Logging on the net to begin the remove tag ritual I was amazed to find that I’d slept through a rather significant earthquake.  The first of the (at rough count) 100 pictures of the evening were emerging as were stories of the morning after.  I spent the day much like everyone else snoozing, drinking lots and lots of water and declaring getting dressed a significant achievement.  That evening as many of us reconvened most people were accounted for and only one was missing in action that is, unable to get out of bed and all of us were operating on a low blue flame.  While I don’t think I can do a night like that again for a very, very long time it is worth noting that we only got through three of Venice’s sestieri so the crawl is only half done...

Sunday, May 13, 2012

On the road with Jen and Raj


The dread starts on Thursday afternoons.  At some point J and look at each other and one of us says “I don’t want to go to tomorrow.”  Yet go we must and this week in a cruel twist of fate we had to make the journey twice.

Since J and I were thrown together by the same workplace we have shared many a mile on the roads of the Veneto. While there have been fun adventures in the mountains or to one of the endless picture postcards towns that Italy seems to specialise in for the most part our road trips have been the painful Friday ritual.  Our trips to the mineral powder company have become the sort of adventure we would sell our first born or avoid.  
     
Not that the trip is entirely bad, over the months and many an hour in the car together we’ve got to know each other pretty well.  Previous evening antics and coming weekend adventures are planned and discussed.  Past experiences and trials of living in Italy are dissected and all with the passing background of the always the same faceless middle of nowhere Veneto.
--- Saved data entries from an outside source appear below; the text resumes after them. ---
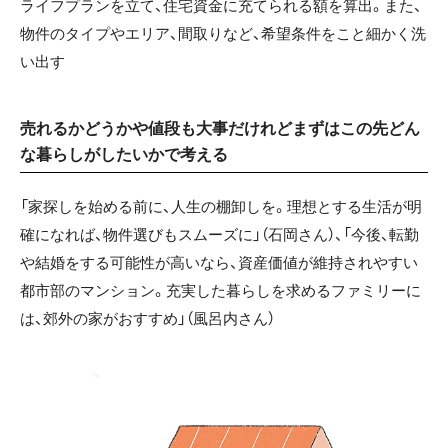
ライフプランを立て、住宅資金に充てられる額を算出。また、
物件のタイプやエリア、間取りなど、希望条件をこと細かく洗
い出す
売れるかどうかや値段も大事だけれどまずはこの先どん
な暮らしがしたいかで考える
「家探しを始める前に、人生の棚卸しを。理想とする生活が明
確になれば、物件選びもスムーズに」（石岡さん）、「今後、転勤
や結婚をする可能性が高いなら、資産価値が維持されやすい
都市部のマンション。充実した暮らしを求めるファミリーに
は、郊外の家がおすすめ」（風呂内さん）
In driving terms after 5 years in Italy J has gone native.  Traffic lights are often more a guide to road behaviour than law and any kind of bad driving from other road users is greeted with a stream of invective that is quite unbritish. Not just swearing but the sort of gestures that leave no driver looking in the rear view mirror in any doubt about what J thinks of them.  Recently I have noticed the creeping Italianisation in myself – even as a passenger I now react to stupid driving as if I was moral affront.

Coffee or something stronger stop
Very early into our time we discovered that if we were going to get through this coffee was going to be an essential.  We quickly came upon our regular coffee stop – Vega Benzina, Scorze – (Vega Benzina is a service station.) At first the proprietors of this out in the middle of nowhere servo didn’t quite know what to make of two British women coming in for coffee at 9.30 every Friday but now we’re regulars.   As we sip our cappuccinos (and more than once plan exactly what we are going to teach for the next three hours) it’s not unusual to find ourselves surrounded by Italians knocking back a prosecco or something a little stronger.  Am I the only one to find it bizarre to find a fully stocked bar are a service station out in the middle of nowhere?  Am I the only one who finds it bizarre to see people enjoying a glass of wine or something stronger at 9.30 in the morning?  No wonder this place has such a problem with drink driving.

Our destination  - oh the horror.
Why do we hate the journey so much?  Well in part it’s the fact that for 3 hours teaching we use an additional hour going there and coming back.  The main thing is that our destination has to be the most depressing and desolate place in the Veneto.  I call it the armpit of the Veneto (it’s not even interesting enough to be the groin.)  The company we teach in has an atmosphere that’s two parts Wernham hogg and one part button moon and those three hours are the longest hours of my week.

The drive back is a relief and we both have a set of markers that mean we’re getting nearer to home – there’s the jogger who come hail or high water is always on the road, the oversize modal horse outside the riding shop, the sign that reads “sexy shop” (I can never seem to make Italians understand why that’s so funny) and finally the porta della pace which means we’re back and we can forget about Wernham Hogg for a week.